We found a spike in the number of inmates with detainers requested by U.S. Immigration and Customs Enforcement by watching for updates to a web page and parsing PDFs.

Texas county jails report counts of inmates with ICE detainer requests to the Texas Commission on Jail Standards each month, and the reports have potential to show immigration enforcement trends broken down by county. Unfortunately,

Fortunately,

  • The PDFs have parse-able embedded text
  • TCJS responds to requests for previous records

A few tools we learned at NICAR and a collection of reports dating to 2011 allowed us to identify a large spike in the number of inmates with ICE detainers between January and February within hours of TCJS posting its report.
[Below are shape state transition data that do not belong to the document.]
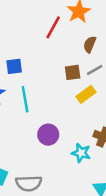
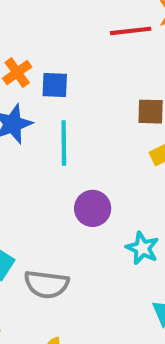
red line: (53, 27) -> (131, 31), turned 45

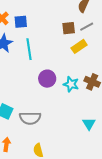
cyan star: (142, 248) -> (71, 84), moved

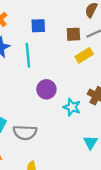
blue square: (21, 22) -> (38, 26), moved
cyan star: (71, 84) -> (72, 107), moved

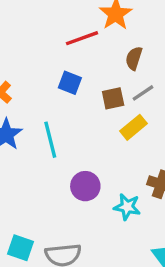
blue square: (38, 26) -> (70, 83), moved, turned 32

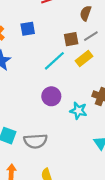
blue square: (70, 83) -> (28, 29), moved, turned -32
cyan line: (50, 140) -> (54, 61), moved, turned 60

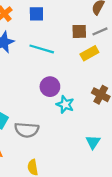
cyan line: (54, 61) -> (42, 49), moved, turned 50
cyan star: (78, 111) -> (65, 104), moved

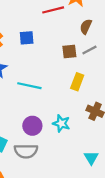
cyan line: (42, 49) -> (29, 86), moved
yellow rectangle: (89, 53) -> (77, 82), moved, turned -35
purple circle: (50, 87) -> (32, 126), moved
Klaxon alerts the Slack channel

Our new instance of Klaxon – The Marshall Project’s change detector – messaged our Slack channel overnight, setting a process of PDF parsing and analysis into motion.

I downloaded the fresh PDFs and applied the -layout option of pdftotext. Although Tabula does a fine job converting TCJS reports directly to CSVs, I decided parsing rows of pdftotext output would offer me more control to catch errors. For better or worse, that extra control meant I wrote lots of parsing logic:

for line in txt_file:
    line_split = re.compile('\s{2,}').split(line) # split on multiple spaces
    first_item = line_split[0].strip()
    if (first_item != '' and
        first_item != 'COUNTY' and
        first_item != 'Immigration Detainer Report' and
        first_item != 'Total'):
        # write line items to a csv

After rounds of trials and errors and double-checking against source PDFs, I had a csv files with rows for each county’s detainer report and the TCJS statewide totals. A quick ggplot2 chart of monthly percentage change indicated statewide swings in recent months.

dat.pct %>%
  ggplot(aes(x=as.Date(date),
             y=Inmates,
             fill=Inmates > 0
             )
) +
  geom_bar(stat='identity') +
  scale_y_continuous(labels = scales::percent) +
  scale_fill_manual(values=c("#f1a340", "#998ec3")) +
  scale_x_date(date_labels = "%b '%y") +
  labs(x='', y='', title='Monthly percentage change in inmates in county jails, statewide') +
  theme_bw()

Percentage change in inmates with ICE detainers by month

Phil Jankowski reported the trend while I bulletproofed the numbers against the source PDFs.

With these tools and a healthy dose of data caution, we can add the TCJS reports to the datasets we watch for state and local trends.